# Rougham Hall, Suffolk, November 2015.



## HughieD (Nov 27, 2015)

So I’m down in Suffolk with work. I’ve planned it so I can over-night near Rougham and take an early morning pre-work walk in the woods to the ruined house of Rougham – arguably one of the finest derelict halls in the UK. The weather is a bit crap but we can live with that as at least it’s stopped raining. So I park up and set off along the footpath. I find the point at which I have to veer off into the bushes. Five minutes later this grand red-brick ruin comes into sight through the trees. I pull out my camera and switch it on. Nothing. I open the battery compartment. Then the realisation sinks in. I was charging the battery the night before I left. I remember leaving in a hurry. So much of a hurry that I forgot to put the freshly charged battery in my camera. I give out a shriek that frightens all the resident pheasants. Then the humorous side of the situation kicks in. So thank goodness for camera phones. I spend the next hour or so finding out the limitations of my phone’s camera but – hey – at least it is a camera of sorts, there are pictures and I’ll still be able to do a report. So for this report please bear with the standard of the pictures. In the circumstances they are not too bad. Here’s the history bit:

Standing on the site of a former Jacobean manor, the Grade II listed house was built in the 1820s or 1830s in red brick for Philip Bennet to replace an earlier house on a different site. Extensions were later added in the late 19th century and during its restoration in 1878 it had added to it a staircase dated from circa 1700 taken from Finborough Hall, in Suffolk. Here’s an archive picture of the hall in its full glory in 1900:


rougham-hall-archive-1900 by HughieDW, on Flickr

In 1905 the estate was acquired by Sir George Agnew and has remained in the family's ownership since that date.

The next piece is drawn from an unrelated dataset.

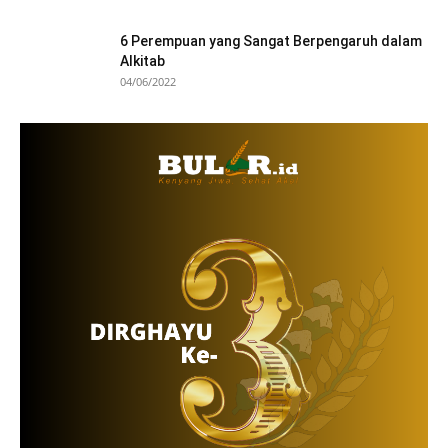
6 Perempuan yang Sangat Berpengaruh dalam
Alkitab
04/06/2022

At the start of WWII the house was taken over by the army but hit by a 2,000lb bomb in September 1940 during a series Luftwaffe raids on the area where an ammunition dump was being established. This is an old picture post-bombing in 1944:


RoughamHallold by HughieDW, on Flickr

The house has remained derelict since then. It was listed in 1951 and in 1975 the west tower was demolished. There’s a lovely stables block at the back with impressive clock tower. This is currently inhabited so discretion was the best part of valour here.

Anyhow – the photos are very ‘limited’ so please bear with me.
The first thing I came across was this pet(?) grave in the woods:


rougham25 by HughieDW, on Flickr

Soon the hall comes into view:


rougham24 by HughieDW, on Flickr

And that staircase:


rougham23 by HughieDW, on Flickr


rougham22 by HughieDW, on Flickr

The detail round this window is sublime:


rougham21 by HughieDW, on Flickr

The one of the two former towers that remains. You can see some of the bomb damage on this first picture if you look carefully:


rougham20 by HughieDW, on Flickr


rougham17 by HughieDW, on Flickr

Inside the tower it’s in a poor way:


rougham19 by HughieDW, on Flickr


rougham3 by HughieDW, on Flickr

And the conservatory has seen better days:


rougham18 by HughieDW, on Flickr


rougham2 by HughieDW, on Flickr

A delightful brick entrance arch:


rougham15 by HughieDW, on Flickr


rougham14 by HughieDW, on Flickr

A pair of unusual windows:


rougham13 by HughieDW, on Flickr

The second set of stairs are equally as impressive:


rougham16 by HughieDW, on Flickr

Inside the main part of the building it’s totally gone:


rougham12 by HughieDW, on Flickr

And nature taken over:


rougham11 by HughieDW, on Flickr


rougham9 by HughieDW, on Flickr


rougham8 by HughieDW, on Flickr


rougham6 by HughieDW, on Flickr

A high-and-dry fire:


rougham5 by HughieDW, on Flickr

And one of the hall’s old radiators:


rougham4 by HughieDW, on Flickr

I gave the cellars a miss on this occasion:


rougham7 by HughieDW, on Flickr

Bye bye Rougham….but I hope to return sometime with my proper camera!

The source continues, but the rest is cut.